Your reply should consist of one number: how many lines below contain "我的收藏".

*** Opening SUPPLIED RECORDS ***

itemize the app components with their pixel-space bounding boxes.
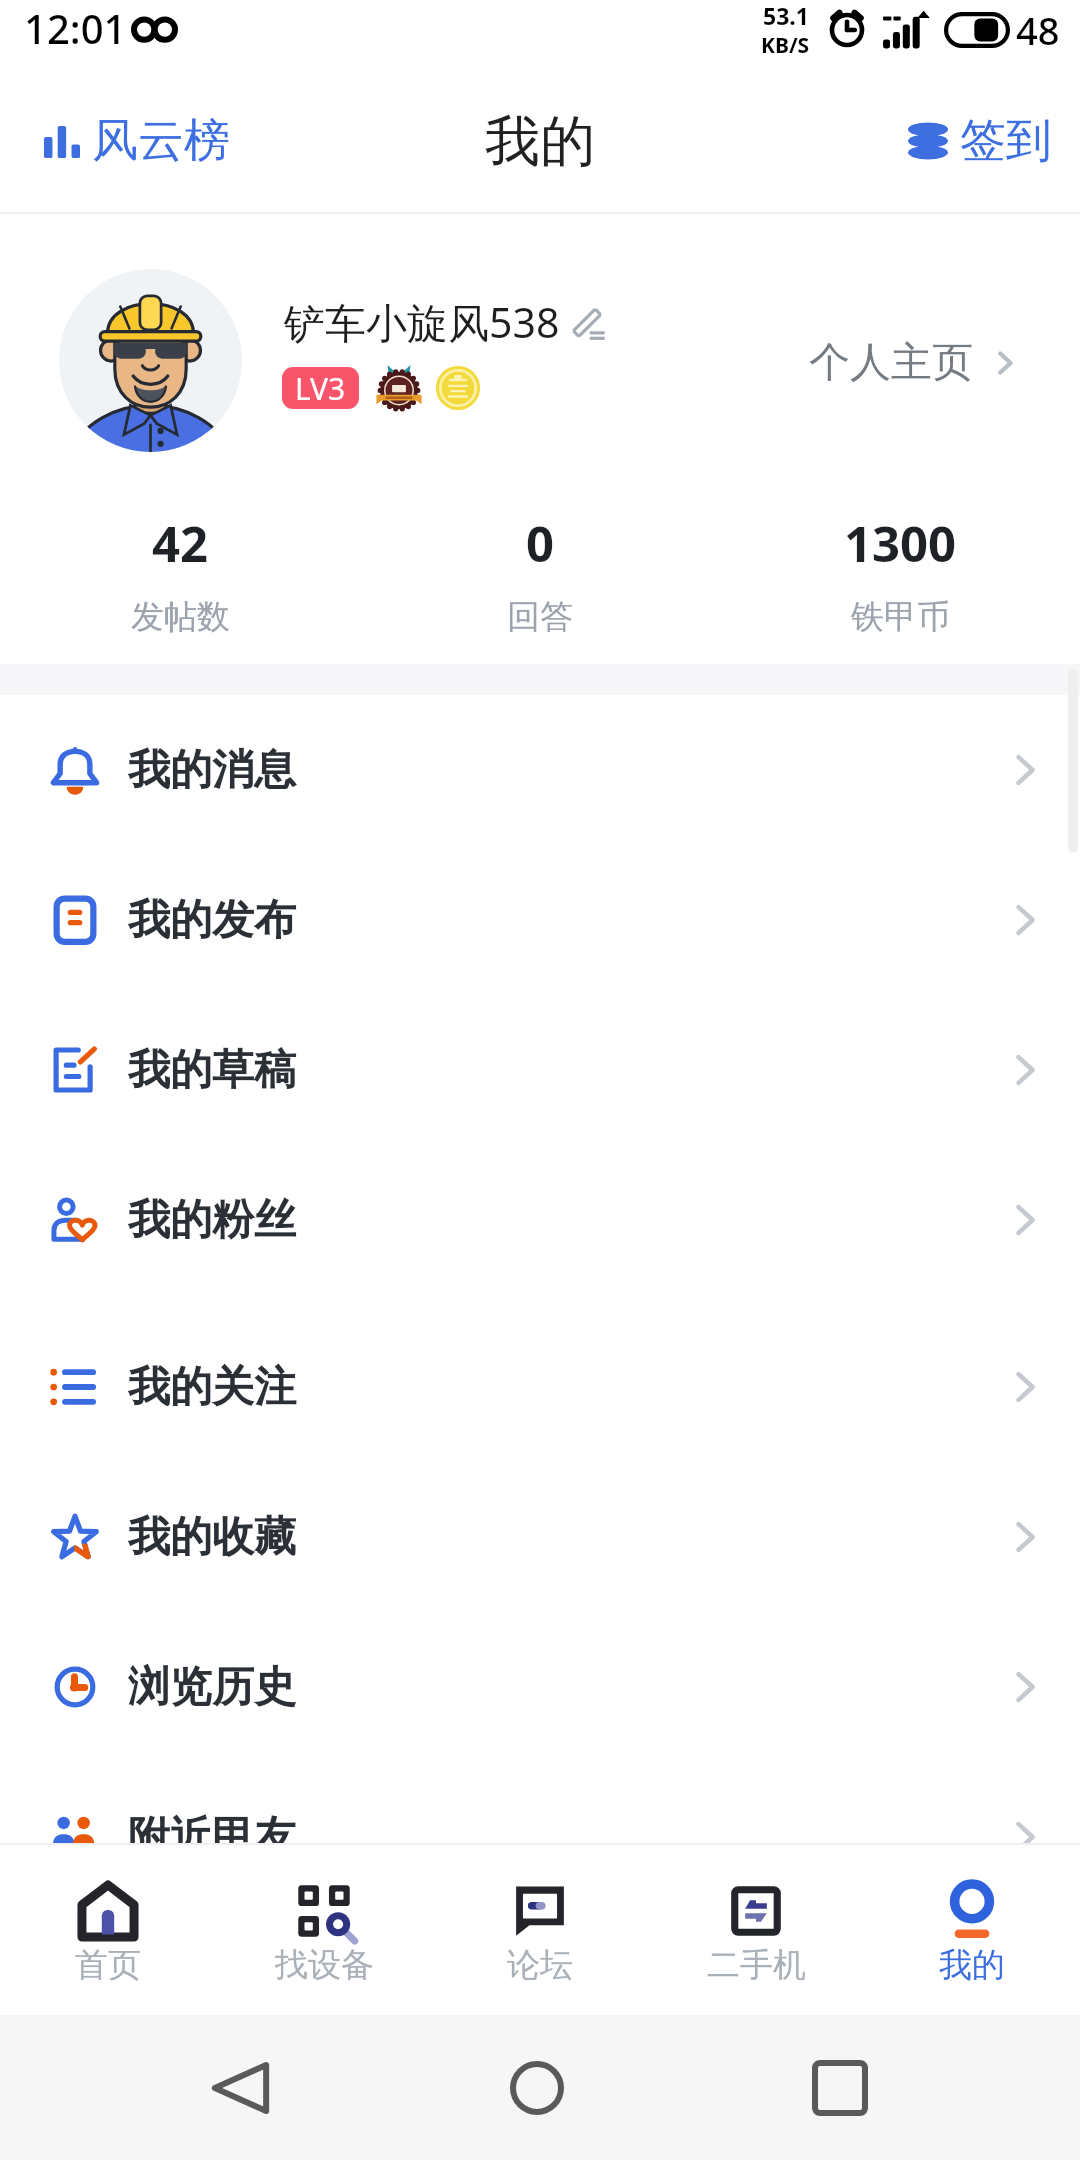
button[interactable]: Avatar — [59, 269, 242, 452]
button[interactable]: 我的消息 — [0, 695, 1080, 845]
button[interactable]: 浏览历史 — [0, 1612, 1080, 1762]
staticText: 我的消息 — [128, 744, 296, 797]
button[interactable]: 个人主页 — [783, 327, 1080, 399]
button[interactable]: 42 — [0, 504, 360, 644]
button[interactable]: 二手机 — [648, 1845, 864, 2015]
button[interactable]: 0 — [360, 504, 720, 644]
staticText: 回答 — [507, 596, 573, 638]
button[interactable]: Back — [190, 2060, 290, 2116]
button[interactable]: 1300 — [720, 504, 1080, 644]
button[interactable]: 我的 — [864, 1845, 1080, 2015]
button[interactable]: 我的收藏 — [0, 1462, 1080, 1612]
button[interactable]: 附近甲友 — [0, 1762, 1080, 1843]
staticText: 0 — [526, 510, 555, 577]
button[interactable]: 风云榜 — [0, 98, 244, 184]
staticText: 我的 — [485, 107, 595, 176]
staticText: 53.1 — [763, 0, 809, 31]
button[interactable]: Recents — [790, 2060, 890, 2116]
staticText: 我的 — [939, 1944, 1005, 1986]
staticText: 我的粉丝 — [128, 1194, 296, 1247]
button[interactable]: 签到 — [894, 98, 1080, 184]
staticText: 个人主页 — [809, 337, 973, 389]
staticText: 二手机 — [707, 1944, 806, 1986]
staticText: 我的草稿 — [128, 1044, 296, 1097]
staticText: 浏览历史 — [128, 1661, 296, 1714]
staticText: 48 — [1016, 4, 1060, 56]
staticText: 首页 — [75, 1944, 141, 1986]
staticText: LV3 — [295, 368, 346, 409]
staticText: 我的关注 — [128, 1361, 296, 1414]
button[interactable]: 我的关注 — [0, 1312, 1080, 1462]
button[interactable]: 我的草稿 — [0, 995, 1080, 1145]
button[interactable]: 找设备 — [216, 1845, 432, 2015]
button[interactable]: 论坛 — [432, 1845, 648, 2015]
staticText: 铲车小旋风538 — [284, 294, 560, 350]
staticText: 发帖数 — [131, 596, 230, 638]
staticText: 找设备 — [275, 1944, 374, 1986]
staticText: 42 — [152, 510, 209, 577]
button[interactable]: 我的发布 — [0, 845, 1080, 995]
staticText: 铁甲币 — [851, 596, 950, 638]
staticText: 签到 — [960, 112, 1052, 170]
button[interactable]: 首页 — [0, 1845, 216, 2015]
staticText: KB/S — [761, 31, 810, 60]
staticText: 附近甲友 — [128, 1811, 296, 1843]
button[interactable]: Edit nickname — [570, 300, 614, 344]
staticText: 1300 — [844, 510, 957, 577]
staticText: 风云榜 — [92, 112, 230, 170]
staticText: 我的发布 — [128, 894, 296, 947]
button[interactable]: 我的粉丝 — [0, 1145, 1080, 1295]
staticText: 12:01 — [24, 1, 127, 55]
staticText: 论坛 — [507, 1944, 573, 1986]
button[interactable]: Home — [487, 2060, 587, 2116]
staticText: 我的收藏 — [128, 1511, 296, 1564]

*** Closing SUPPLIED RECORDS ***
*** Opening SUPPLIED RECORDS ***

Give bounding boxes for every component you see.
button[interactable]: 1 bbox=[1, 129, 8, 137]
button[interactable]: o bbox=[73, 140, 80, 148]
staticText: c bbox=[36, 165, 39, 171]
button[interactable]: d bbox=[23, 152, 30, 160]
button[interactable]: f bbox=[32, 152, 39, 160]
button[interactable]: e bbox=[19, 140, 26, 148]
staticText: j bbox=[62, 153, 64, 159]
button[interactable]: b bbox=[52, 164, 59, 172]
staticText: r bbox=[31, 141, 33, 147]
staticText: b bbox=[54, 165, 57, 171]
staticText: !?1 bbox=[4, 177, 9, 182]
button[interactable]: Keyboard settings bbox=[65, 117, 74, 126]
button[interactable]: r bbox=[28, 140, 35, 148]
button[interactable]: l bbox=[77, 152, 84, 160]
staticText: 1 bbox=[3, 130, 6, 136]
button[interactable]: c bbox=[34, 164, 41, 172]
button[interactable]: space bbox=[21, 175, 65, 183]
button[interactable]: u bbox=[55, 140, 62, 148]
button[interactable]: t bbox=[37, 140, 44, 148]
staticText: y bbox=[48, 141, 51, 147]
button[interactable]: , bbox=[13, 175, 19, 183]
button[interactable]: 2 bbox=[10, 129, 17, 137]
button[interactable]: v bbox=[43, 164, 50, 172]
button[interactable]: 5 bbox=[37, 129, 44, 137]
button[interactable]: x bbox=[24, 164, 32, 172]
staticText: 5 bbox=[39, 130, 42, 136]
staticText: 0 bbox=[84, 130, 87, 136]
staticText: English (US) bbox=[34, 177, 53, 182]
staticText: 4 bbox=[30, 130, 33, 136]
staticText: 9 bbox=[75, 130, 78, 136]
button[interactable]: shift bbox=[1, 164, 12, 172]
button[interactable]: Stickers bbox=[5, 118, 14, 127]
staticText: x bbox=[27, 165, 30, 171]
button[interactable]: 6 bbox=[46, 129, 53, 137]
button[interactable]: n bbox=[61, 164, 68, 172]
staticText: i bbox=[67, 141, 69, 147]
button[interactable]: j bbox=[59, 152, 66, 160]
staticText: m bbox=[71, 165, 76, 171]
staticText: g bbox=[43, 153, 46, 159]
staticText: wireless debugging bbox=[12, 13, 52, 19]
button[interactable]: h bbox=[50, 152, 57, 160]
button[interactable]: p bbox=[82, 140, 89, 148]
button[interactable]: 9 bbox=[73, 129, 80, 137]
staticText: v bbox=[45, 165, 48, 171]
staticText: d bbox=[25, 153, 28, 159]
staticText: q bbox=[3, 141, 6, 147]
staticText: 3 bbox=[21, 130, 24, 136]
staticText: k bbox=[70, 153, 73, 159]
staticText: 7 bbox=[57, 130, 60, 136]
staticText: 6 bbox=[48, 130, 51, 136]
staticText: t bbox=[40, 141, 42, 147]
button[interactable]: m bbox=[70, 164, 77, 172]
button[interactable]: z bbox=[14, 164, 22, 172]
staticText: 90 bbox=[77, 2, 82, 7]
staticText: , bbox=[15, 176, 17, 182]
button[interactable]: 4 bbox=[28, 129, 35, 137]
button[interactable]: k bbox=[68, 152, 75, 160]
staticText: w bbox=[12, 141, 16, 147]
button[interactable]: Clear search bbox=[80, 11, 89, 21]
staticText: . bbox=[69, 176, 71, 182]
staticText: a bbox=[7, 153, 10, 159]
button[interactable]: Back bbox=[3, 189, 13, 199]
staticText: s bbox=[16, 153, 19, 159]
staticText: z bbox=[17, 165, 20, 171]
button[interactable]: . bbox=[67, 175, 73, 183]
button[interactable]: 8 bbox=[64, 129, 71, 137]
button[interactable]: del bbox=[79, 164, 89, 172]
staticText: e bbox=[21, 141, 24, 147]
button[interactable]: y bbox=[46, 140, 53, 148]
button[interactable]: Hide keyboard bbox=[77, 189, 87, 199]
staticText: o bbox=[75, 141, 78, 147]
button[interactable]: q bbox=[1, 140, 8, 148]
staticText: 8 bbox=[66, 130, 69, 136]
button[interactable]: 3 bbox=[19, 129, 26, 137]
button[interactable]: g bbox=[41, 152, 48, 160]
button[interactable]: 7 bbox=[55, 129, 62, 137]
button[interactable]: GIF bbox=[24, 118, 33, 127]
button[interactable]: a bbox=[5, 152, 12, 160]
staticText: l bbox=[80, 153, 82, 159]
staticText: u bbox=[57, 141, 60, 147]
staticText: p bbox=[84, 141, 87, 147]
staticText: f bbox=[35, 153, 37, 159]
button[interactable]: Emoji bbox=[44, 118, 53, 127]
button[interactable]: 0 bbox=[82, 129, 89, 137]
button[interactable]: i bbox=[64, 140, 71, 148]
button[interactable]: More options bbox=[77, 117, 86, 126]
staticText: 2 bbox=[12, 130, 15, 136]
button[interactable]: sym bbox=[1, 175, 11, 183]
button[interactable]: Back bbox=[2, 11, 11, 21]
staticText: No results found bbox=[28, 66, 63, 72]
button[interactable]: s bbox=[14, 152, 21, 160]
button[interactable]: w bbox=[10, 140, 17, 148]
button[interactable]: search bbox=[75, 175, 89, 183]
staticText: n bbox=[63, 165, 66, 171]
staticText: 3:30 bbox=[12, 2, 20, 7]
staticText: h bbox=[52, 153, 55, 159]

*** Closing SUPPLIED RECORDS ***
*** Opening SUPPLIED RECORDS ***

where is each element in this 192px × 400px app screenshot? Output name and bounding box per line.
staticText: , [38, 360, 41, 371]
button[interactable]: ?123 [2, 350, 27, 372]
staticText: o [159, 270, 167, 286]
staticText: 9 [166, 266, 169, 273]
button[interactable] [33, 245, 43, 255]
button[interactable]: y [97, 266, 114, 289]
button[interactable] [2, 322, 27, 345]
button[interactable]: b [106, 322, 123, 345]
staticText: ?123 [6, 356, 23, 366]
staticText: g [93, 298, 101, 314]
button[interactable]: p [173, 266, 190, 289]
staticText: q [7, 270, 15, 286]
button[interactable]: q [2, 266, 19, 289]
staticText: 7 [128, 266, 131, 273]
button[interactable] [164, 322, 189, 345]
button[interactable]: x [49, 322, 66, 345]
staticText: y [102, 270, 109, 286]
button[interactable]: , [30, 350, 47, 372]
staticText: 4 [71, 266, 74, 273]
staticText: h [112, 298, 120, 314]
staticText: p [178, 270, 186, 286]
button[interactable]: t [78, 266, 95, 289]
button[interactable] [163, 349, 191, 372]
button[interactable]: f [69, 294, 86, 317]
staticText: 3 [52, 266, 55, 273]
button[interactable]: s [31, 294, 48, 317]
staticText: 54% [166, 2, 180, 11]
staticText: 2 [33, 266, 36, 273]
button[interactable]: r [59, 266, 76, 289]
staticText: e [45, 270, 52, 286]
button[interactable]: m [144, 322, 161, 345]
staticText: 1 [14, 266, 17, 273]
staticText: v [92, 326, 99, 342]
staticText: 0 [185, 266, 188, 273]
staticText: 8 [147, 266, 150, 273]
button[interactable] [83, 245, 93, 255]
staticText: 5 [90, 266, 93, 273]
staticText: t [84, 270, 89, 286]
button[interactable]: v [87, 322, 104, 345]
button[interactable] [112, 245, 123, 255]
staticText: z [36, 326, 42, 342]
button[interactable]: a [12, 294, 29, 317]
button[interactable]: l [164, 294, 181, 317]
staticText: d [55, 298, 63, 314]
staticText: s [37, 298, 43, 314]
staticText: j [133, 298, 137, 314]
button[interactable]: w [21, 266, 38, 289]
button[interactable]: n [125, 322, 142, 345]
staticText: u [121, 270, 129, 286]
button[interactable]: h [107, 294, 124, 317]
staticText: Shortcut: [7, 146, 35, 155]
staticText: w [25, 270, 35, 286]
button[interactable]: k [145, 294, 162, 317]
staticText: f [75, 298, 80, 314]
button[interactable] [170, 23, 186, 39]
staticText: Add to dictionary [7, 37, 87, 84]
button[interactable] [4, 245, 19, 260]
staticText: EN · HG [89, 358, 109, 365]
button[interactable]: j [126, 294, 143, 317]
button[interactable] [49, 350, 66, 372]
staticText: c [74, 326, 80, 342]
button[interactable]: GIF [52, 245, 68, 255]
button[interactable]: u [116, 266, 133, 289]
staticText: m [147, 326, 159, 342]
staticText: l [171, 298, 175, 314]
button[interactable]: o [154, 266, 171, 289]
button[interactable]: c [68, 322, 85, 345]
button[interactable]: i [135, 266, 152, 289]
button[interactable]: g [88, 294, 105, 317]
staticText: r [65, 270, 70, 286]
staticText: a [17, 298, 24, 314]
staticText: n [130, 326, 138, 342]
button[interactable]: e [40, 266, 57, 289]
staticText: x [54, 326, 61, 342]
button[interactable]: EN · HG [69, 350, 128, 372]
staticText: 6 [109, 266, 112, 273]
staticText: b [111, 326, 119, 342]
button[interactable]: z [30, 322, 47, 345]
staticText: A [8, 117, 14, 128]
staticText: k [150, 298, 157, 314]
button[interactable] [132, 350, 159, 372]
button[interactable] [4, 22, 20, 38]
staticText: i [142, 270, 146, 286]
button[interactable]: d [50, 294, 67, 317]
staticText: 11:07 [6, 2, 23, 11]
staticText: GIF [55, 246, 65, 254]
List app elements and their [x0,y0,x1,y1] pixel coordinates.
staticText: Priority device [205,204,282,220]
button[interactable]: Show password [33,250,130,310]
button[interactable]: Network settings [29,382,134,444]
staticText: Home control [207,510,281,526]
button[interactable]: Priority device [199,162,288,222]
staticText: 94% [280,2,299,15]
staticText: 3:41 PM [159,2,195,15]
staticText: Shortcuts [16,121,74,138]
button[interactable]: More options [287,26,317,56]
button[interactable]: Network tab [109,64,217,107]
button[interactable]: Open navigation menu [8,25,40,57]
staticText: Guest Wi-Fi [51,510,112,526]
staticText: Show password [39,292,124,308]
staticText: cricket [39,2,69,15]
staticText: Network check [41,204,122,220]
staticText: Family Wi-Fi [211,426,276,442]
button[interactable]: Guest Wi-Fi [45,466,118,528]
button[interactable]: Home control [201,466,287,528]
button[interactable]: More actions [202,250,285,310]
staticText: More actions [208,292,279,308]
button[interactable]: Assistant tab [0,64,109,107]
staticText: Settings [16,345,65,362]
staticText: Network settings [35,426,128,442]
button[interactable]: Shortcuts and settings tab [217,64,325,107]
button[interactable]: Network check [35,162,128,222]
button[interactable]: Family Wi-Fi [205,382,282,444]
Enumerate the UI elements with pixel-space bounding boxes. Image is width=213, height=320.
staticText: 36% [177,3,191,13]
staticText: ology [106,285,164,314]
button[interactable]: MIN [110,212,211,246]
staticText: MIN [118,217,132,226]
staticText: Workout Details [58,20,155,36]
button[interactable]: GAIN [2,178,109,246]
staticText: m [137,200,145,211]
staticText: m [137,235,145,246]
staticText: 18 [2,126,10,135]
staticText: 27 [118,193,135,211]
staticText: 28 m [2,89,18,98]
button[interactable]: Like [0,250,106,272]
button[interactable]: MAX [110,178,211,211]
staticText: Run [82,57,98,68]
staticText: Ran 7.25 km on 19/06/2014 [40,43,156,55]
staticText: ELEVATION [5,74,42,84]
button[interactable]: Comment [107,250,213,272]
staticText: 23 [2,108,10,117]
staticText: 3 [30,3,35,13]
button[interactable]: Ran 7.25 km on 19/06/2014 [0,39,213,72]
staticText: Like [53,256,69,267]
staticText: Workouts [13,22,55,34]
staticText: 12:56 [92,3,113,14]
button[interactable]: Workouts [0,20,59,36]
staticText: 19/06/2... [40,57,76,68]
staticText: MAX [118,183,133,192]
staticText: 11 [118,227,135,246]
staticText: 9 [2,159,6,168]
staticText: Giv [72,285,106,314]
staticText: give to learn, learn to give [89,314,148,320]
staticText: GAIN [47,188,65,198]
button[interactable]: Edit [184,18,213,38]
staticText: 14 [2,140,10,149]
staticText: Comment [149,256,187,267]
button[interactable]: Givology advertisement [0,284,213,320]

*** Closing SUPPLIED RECORDS ***

### EXERCISE SOLUTION:
2